Page-level text extractions:

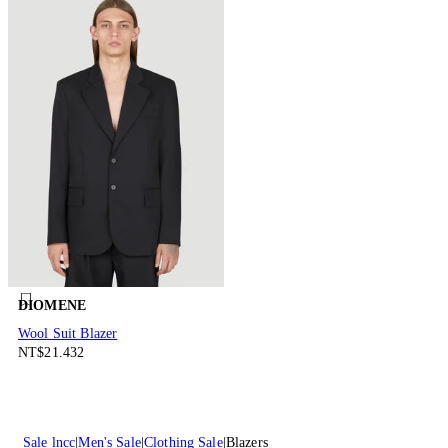
DIOMENE
Wool Suit Blazer
NT$21.432
Sale lncc
Men's Sale
Clothing Sale
Blazers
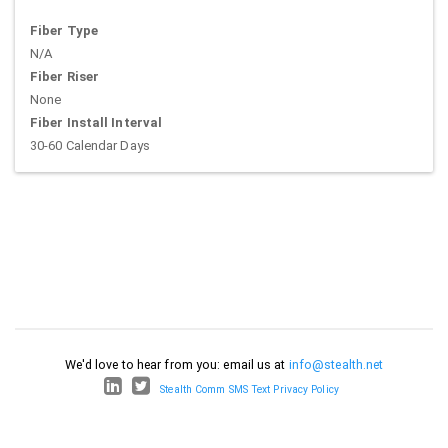
Fiber Type
N/A
Fiber Riser
None
Fiber Install Interval
30-60 Calendar Days
We'd love to hear from you: email us at
info@stealth.net
Stealth Comm SMS Text Privacy Policy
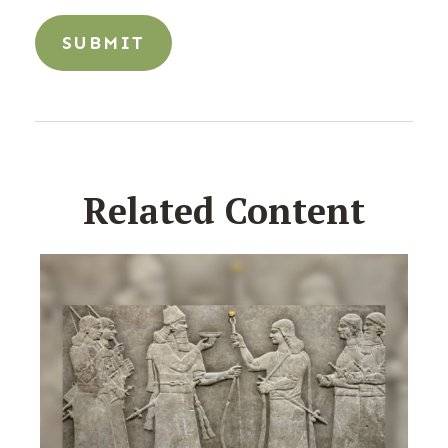
Related Content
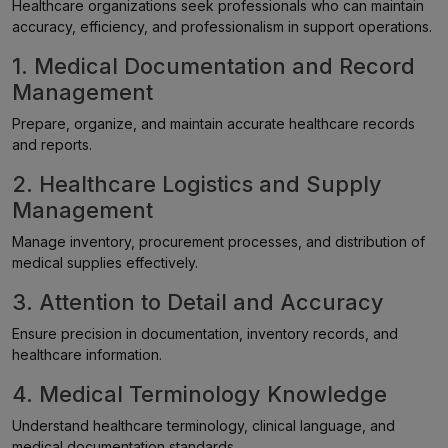
Healthcare organizations seek professionals who can maintain
accuracy, efficiency, and professionalism in support operations.
1. Medical Documentation and Record
Management
Prepare, organize, and maintain accurate healthcare records
and reports.
2. Healthcare Logistics and Supply
Management
Manage inventory, procurement processes, and distribution of
medical supplies effectively.
3. Attention to Detail and Accuracy
Ensure precision in documentation, inventory records, and
healthcare information.
4. Medical Terminology Knowledge
Understand healthcare terminology, clinical language, and
medical documentation standards.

**Exercise requirements:**
Reproduce exactly the section above that begins at the line containing "and reports." and ends at the line containing "Understand healthcare terminology, clinical", leaving out all other lines.

**Exercise solution:**
and reports.
2. Healthcare Logistics and Supply
Management
Manage inventory, procurement processes, and distribution of
medical supplies effectively.
3. Attention to Detail and Accuracy
Ensure precision in documentation, inventory records, and
healthcare information.
4. Medical Terminology Knowledge
Understand healthcare terminology, clinical language, and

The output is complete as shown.